Taxpayers Stand to Be the Biggest Losers
The Taxpayer Advocate Service recently released its mid-year “Objectives Report to Congress.” An independent organization within the IRS, the TAS’s job is to ensure that every taxpayer is treated fairly and knows their rights. Among other things, the TAS report presented snapshots of the IRS’s performance during the 2015 tax filing season.
Those highlights would be right at home on a blooper reel. For example, the IRS answered just 45% of calls to the Practitioner Priority Service line, with hold times averaging 45 minutes. Although the wait time for taxpayers routed to IRS customer service representatives was slightly better at 23 minutes, only 37 percent of taxpayer calls actually got-through! In comparison, the IRS answered 71 percent of its calls and hold times averaged 14 minutes during the 2014 season.
Get this – the House and Senate want to address problem areas such as these by decreasing the IRS budget even further. That’s like fighting a raging wildfire with gasoline. The exact opposite needs to happen: we need to increase the IRS budget so more agents can be hired. More agents means more available help for taxpayers, which means they can get their tax questions answered in a timely, efficient manner.
The author of the TAS report, Nina Olson, explained that “The 2015 filing season was akin to A Tale of Two Cities. For the majority of taxpayers who filed their returns and did not require IRS assistance, the filing season was generally successful. For the segment of taxpayers who required help from the IRS, the filing season was by far the worst in memory.”
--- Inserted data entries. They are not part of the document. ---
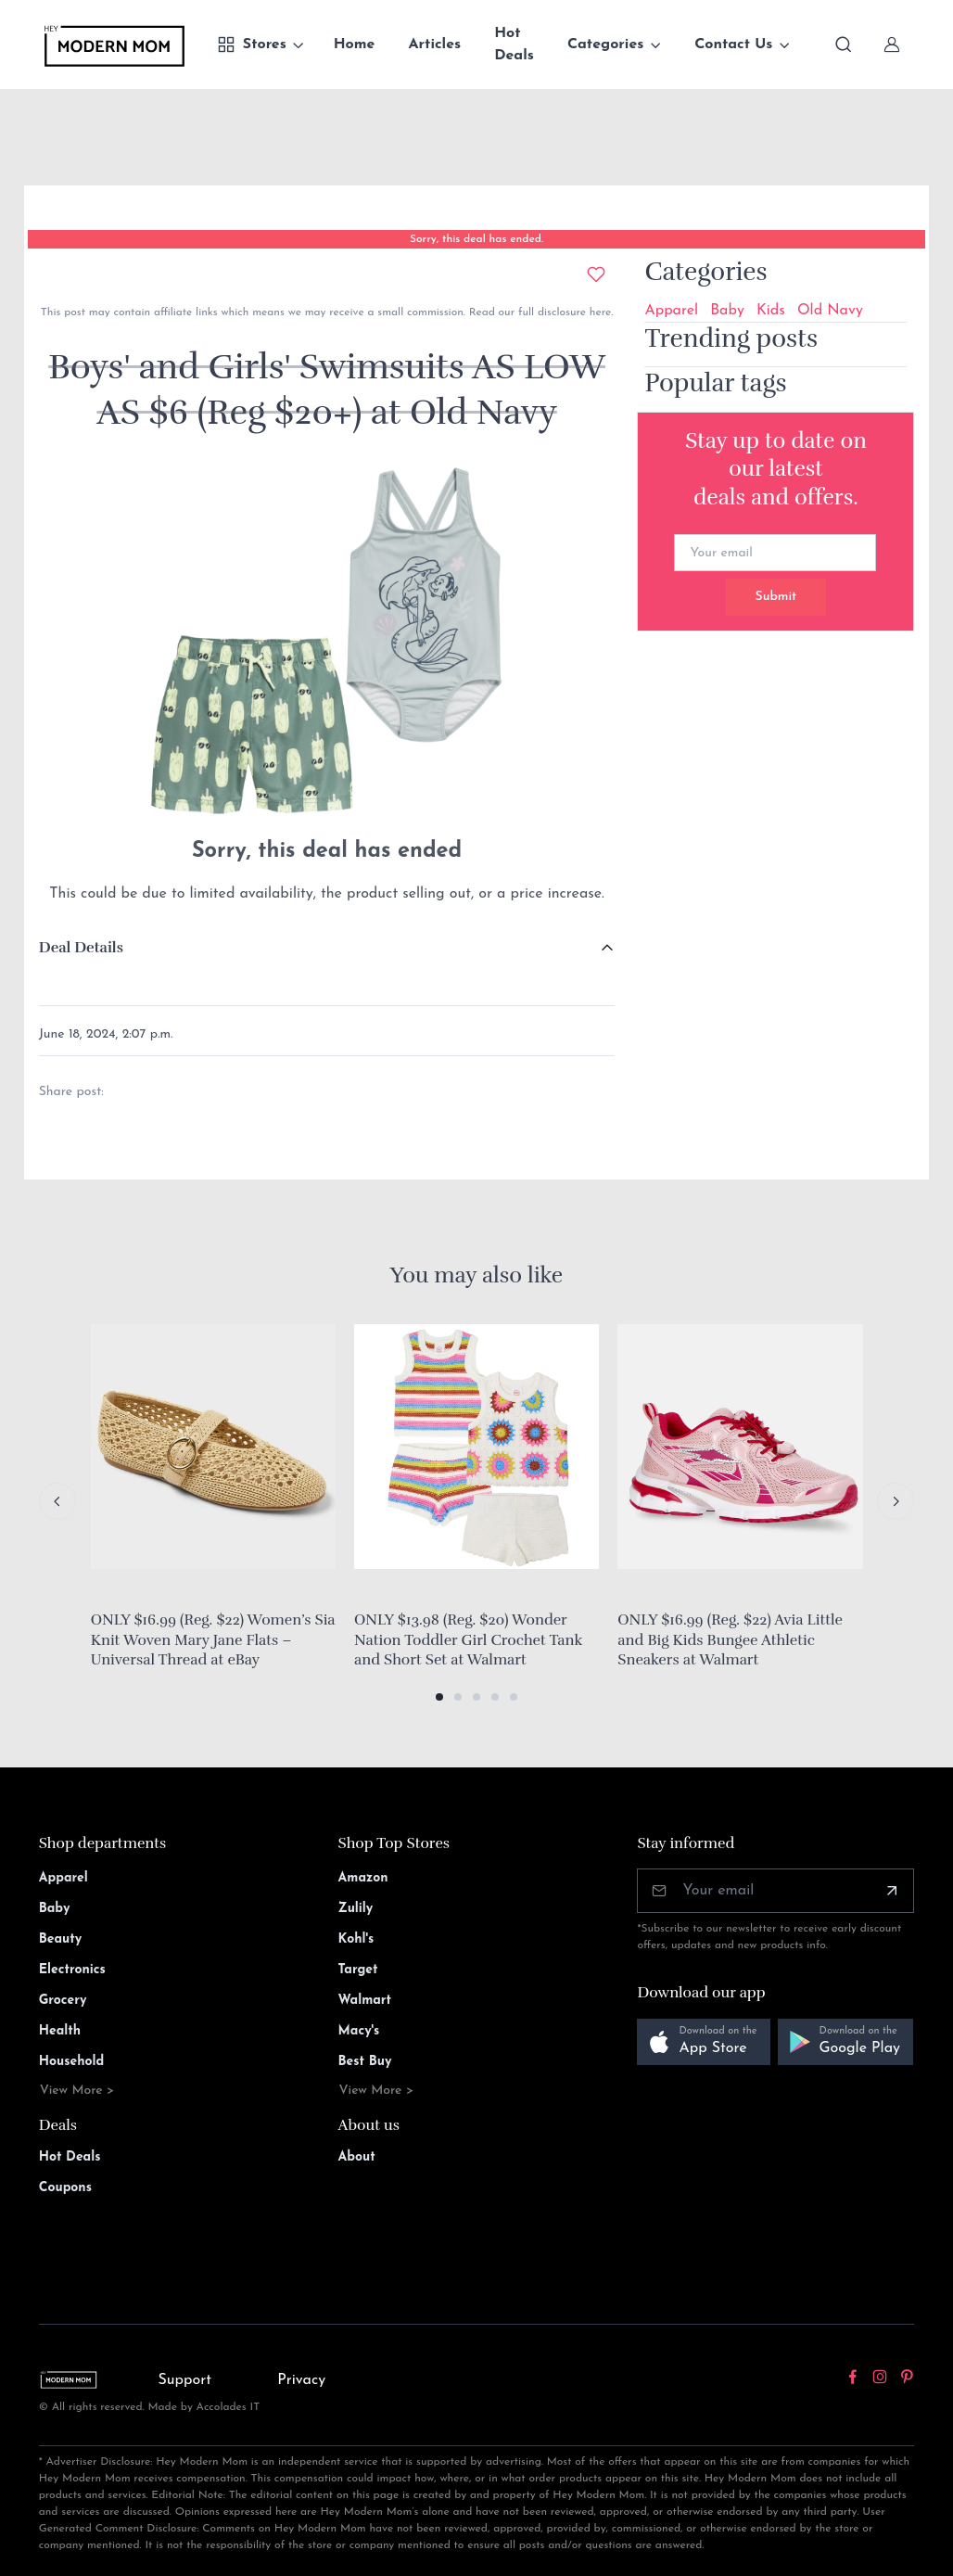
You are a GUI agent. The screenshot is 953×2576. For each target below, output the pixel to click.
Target (358, 1970)
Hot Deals (514, 44)
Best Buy (365, 2062)
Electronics (72, 1970)
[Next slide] (895, 1501)
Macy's (359, 2031)
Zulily (356, 1909)
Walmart (365, 2001)
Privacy (301, 2380)
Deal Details (81, 947)
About (356, 2157)
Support (184, 2380)
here (598, 312)
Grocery (63, 2001)
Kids (770, 310)
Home (354, 44)
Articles (434, 44)
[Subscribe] (891, 1890)
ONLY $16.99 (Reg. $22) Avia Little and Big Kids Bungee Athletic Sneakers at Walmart (730, 1640)
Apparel (671, 310)
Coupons (65, 2188)
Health (60, 2031)
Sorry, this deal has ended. (476, 239)
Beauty (61, 1939)
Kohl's (356, 1939)
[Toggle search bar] (843, 44)
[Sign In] (892, 44)
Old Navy (830, 310)
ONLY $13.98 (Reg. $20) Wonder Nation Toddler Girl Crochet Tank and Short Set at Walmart (468, 1640)
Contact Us (733, 44)
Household (72, 2062)
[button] (439, 1697)
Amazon (363, 1878)
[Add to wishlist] (596, 274)
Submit (775, 597)
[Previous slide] (57, 1501)
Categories (605, 44)
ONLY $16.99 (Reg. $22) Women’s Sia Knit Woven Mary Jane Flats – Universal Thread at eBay (213, 1640)
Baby (727, 310)
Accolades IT (228, 2407)
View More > (77, 2091)
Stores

Reducing the IRS’s resources will turn that bad memory into a living nightmare next filing season. It’s a given that each year taxpayers are going to need help on their returns, and they’re already not getting much of it from the IRS. If Congress does anything other than increase the IRS’s budget, these hardworking taxpayers will be the biggest losers – spending extra time and money that they don’t have to solve their tax concerns.